### [Task input]
..............................

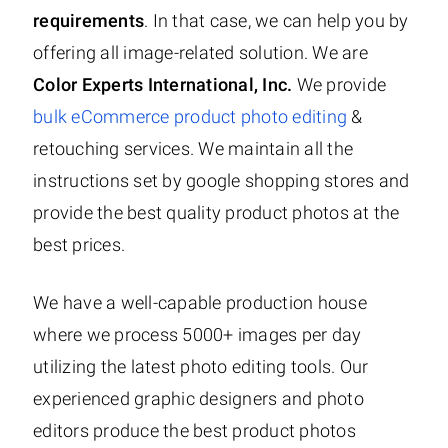
requirements
. In that case, we can help you by
offering all image-related solution. We are
Color Experts International, Inc.
We provide
bulk eCommerce product photo editing
&
retouching services. We maintain all the
instructions set by google shopping stores and
provide the best quality product photos at the
best prices.
We have a well-capable production house
where we process 5000+ images per day
utilizing the latest photo editing tools. Our
experienced graphic designers and photo
editors produce the best product photos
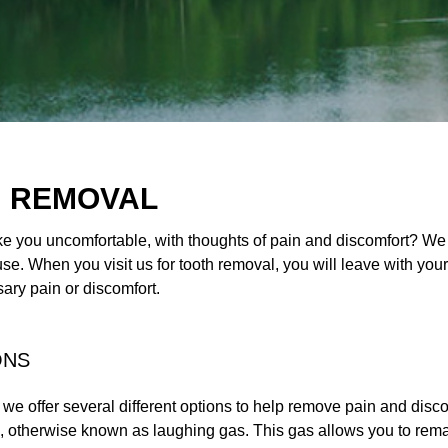
H REMOVAL
 you uncomfortable, with thoughts of pain and discomfort? We ar
e. When you visit us for tooth removal, you will leave with yo
ry pain or discomfort.
ONS
 we offer several different options to help remove pain and dis
as, otherwise known as laughing gas. This gas allows you to rem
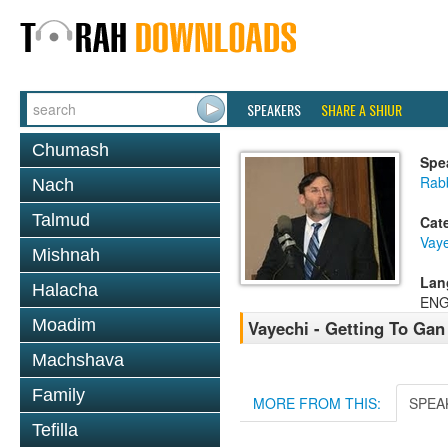
SPEAKERS
SHARE A SHIUR
Chumash
Spe
Rabb
Nach
Talmud
Cat
Vaye
Mishnah
Lan
Halacha
ENG
Moadim
Vayechi - Getting To Gan
Machshava
Family
MORE FROM THIS:
SPEA
Tefilla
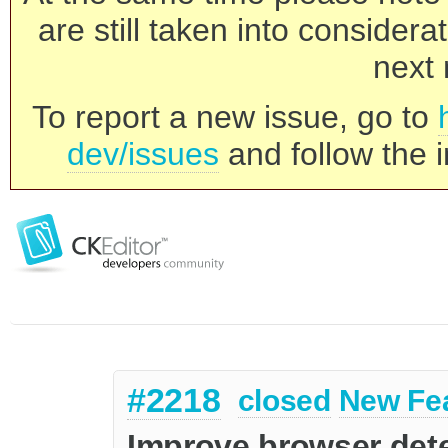
are still taken into consider
next 
To report a new issue, go to
dev/issues
and follow the i
#2218
closed
New Fe
Improve browser det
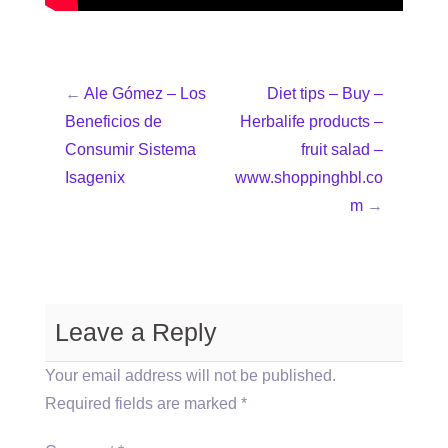
←
Ale Gómez – Los
Diet tips – Buy –
Beneficios de
Herbalife products –
Consumir Sistema
fruit salad –
Isagenix
www.shoppinghbl.co
m
→
Leave a Reply
Your email address will not be published.
Required fields are marked
*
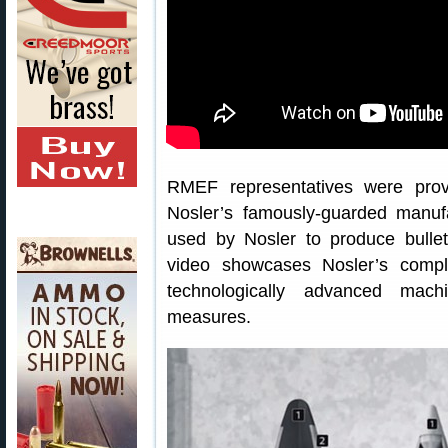
RMEF representatives were prov
Nosler’s famously-guarded manuf
used by Nosler to produce bullet
video showcases Nosler’s compl
technologically advanced machi
measures.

..............................

### [Your assignment]
Quote the data exactly, leaving every image out of the copy.

### [Reply to the task]
requirements
. In that case, we can help you by
offering all image-related solution. We are
Color Experts International, Inc.
We provide
bulk eCommerce product photo editing
&
retouching services. We maintain all the
instructions set by google shopping stores and
provide the best quality product photos at the
best prices.
We have a well-capable production house
where we process 5000+ images per day
utilizing the latest photo editing tools. Our
experienced graphic designers and photo
editors produce the best product photos
H REMOVAL
 you uncomfortable, with thoughts of pain and discomfort? We ar
e. When you visit us for tooth removal, you will leave with yo
ry pain or discomfort.
ONS
 we offer several different options to help remove pain and dis
as, otherwise known as laughing gas. This gas allows you to rem
SPEAKERS
SHARE A SHIUR
Chumash
Spe
Rabb
Nach
Talmud
Cat
Vaye
Mishnah
Lan
Halacha
ENG
Moadim
Vayechi - Getting To Gan
Machshava
Family
MORE FROM THIS:
SPEA
Tefilla
are still taken into consider
next 
To report a new issue, go to
dev/issues
and follow the i
#2218
closed
New Fe
Improve browser det
←
Ale Gómez – Los
Diet tips – Buy –
Beneficios de
Herbalife products –
Consumir Sistema
fruit salad –
Isagenix
www.shoppinghbl.co
m
→
Leave a Reply
Your email address will not be published.
Required fields are marked
*
RMEF representatives were prov
Nosler’s famously-guarded manuf
used by Nosler to produce bullet
video showcases Nosler’s compl
technologically advanced machi
measures.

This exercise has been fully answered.